Protein-coding gene in the species Homo sapiens

Alcohol dehydrogenase 1B is an enzyme that in humans is encoded by the ADH1B gene.

The protein encoded by this gene is a member of the alcohol dehydrogenase family. Members of this enzyme family metabolize a wide variety of substrates, including ethanol (beverage alcohol), retinol, other aliphatic alcohols, hydroxysteroids, and lipid peroxidation products. The encoded protein, known as ADH1B or beta-ADH, can form homodimers and heterodimers with ADH1A and ADH1C subunits, exhibits high activity for ethanol oxidation and plays a major role in ethanol catabolism (oxidizing ethanol into acetaldehyde). The acetaldehyde is further metabolized to acetate by aldehyde dehydrogenase genes. Three genes encoding the closely related alpha, beta and gamma subunits are tandemly organized in a genomic segment as a gene cluster.

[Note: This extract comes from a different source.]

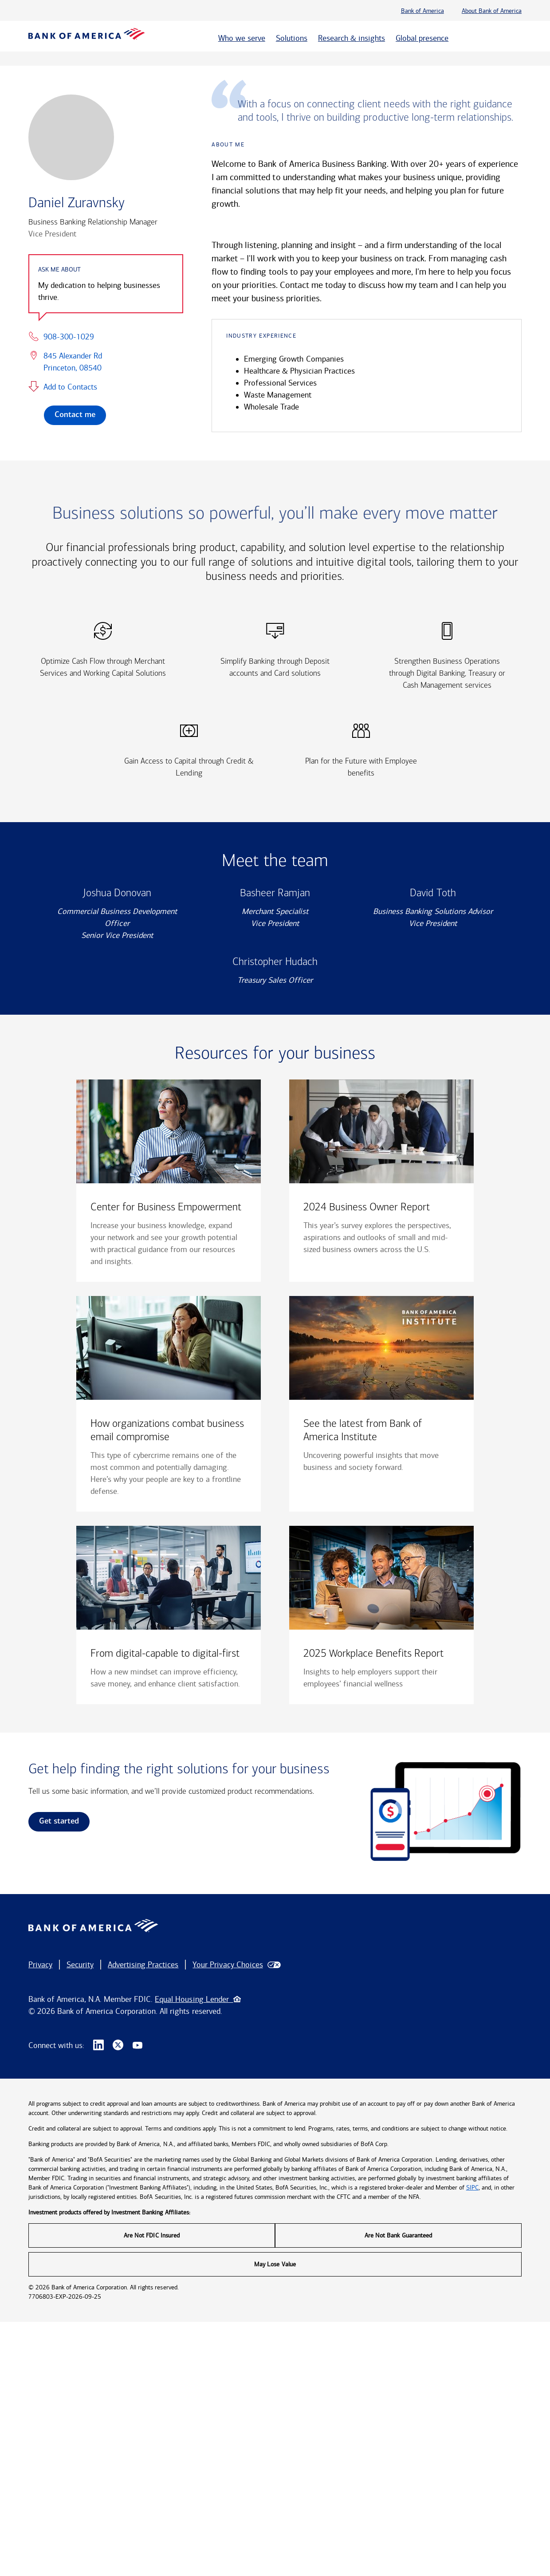  What do you see at coordinates (472, 2187) in the screenshot?
I see `SIPC` at bounding box center [472, 2187].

The human gene is located on chromosome 4 in 4q22.

Previously ADH1B was called ADH2. There are more genes in the family of alcohol dehydrogenase. These genes are now referred to as ADH1A, ADH1C, and ADH4, ADH5, ADH6 and ADH7.

== Variants ==
A single nucleotide polymorphism (SNP) in ADH1B is rs1229984, that changes arginine to histidine at residue 47 of the mature protein; standard nomenclature now includes the initiating methionine, so the position is officially 48. The 'typical' variant of this has been referred to as ADH2(1) or ADH2*1 while the 'atypical' has been referred to as, e.g., ADH2(2), ADH2*2, ADH1B*48His. This SNP is associated with the risk for alcohol dependence, alcohol use disorders and alcohol consumption, with the atypical genotype having reduced risk of alcoholism. The atypical genotype produces a more active enzyme and is associated with rice domestication.

Another SNP is rs2066702 [Arg370Cys]. originally called position 369. This SNP is at high frequencies in populations from Africa, and also reduces risk for alcohol dependence.

== Role in pathology ==
A marked decrease of ADH1B mRNA was detected in corneal fibroblasts taken from persons suffering from keratoconus.

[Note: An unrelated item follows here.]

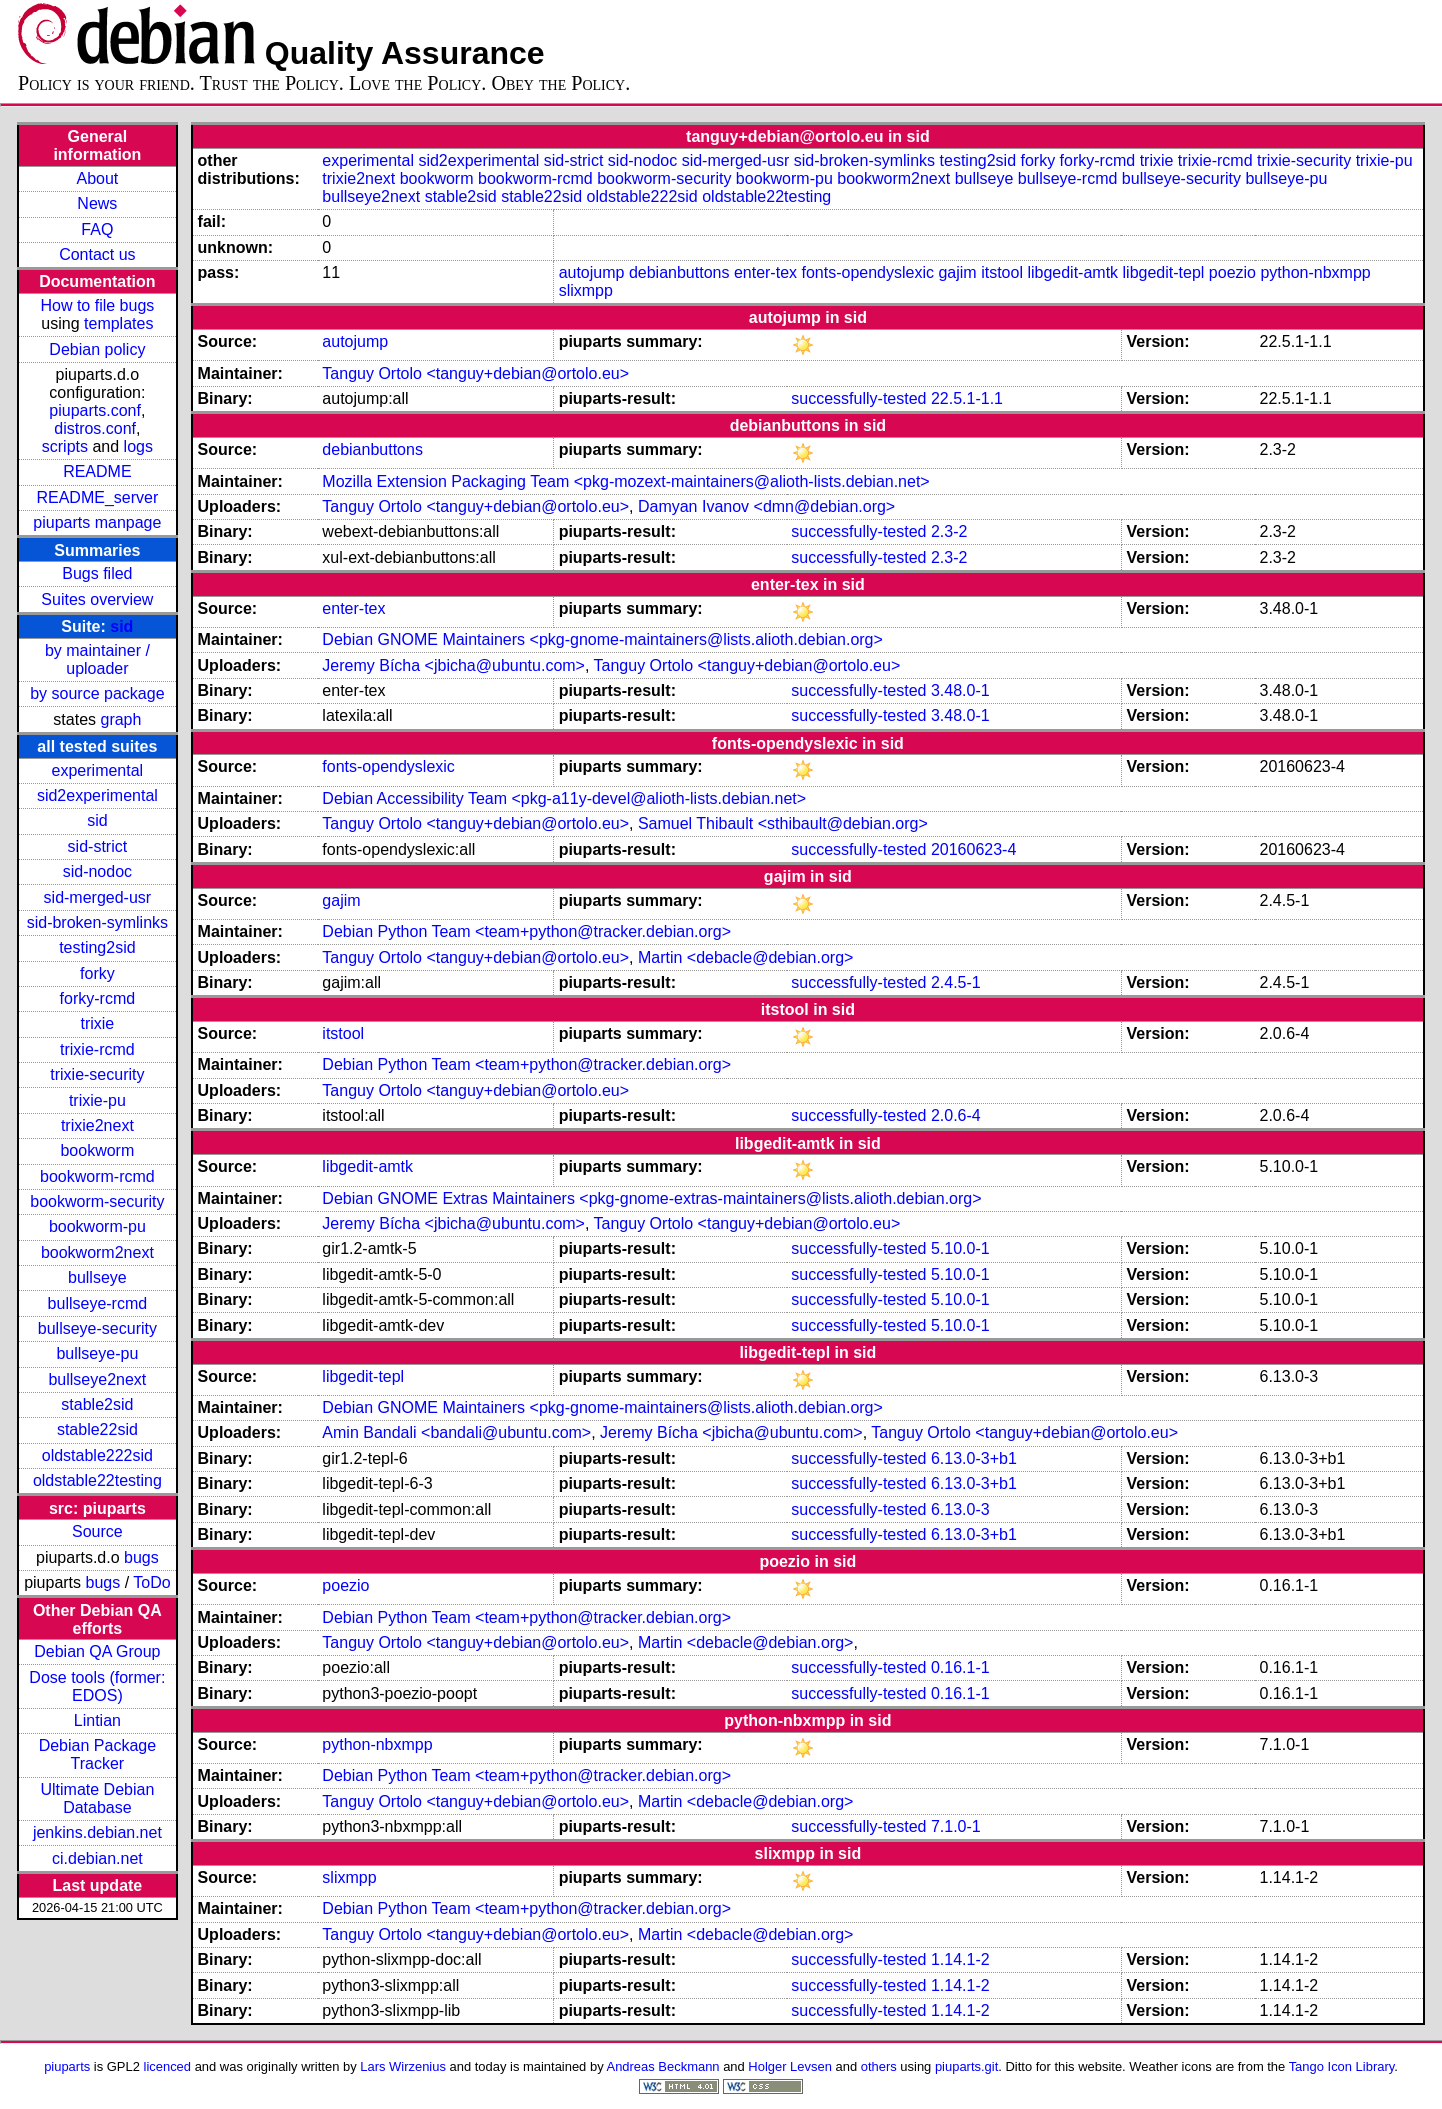 The width and height of the screenshot is (1442, 2109). What do you see at coordinates (867, 272) in the screenshot?
I see `fonts-opendyslexic` at bounding box center [867, 272].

A 2019 research showed strong evidence that an individual's self-reported alcohol consumption and their genotype at rs1229984, a missense variant in ADH1B, are associated with their partner's self-reported alcohol use, finding evidence of spousal genotypic concordance for rs1229984, suggesting that spousal concordance for alcohol consumption existed prior to cohabitation.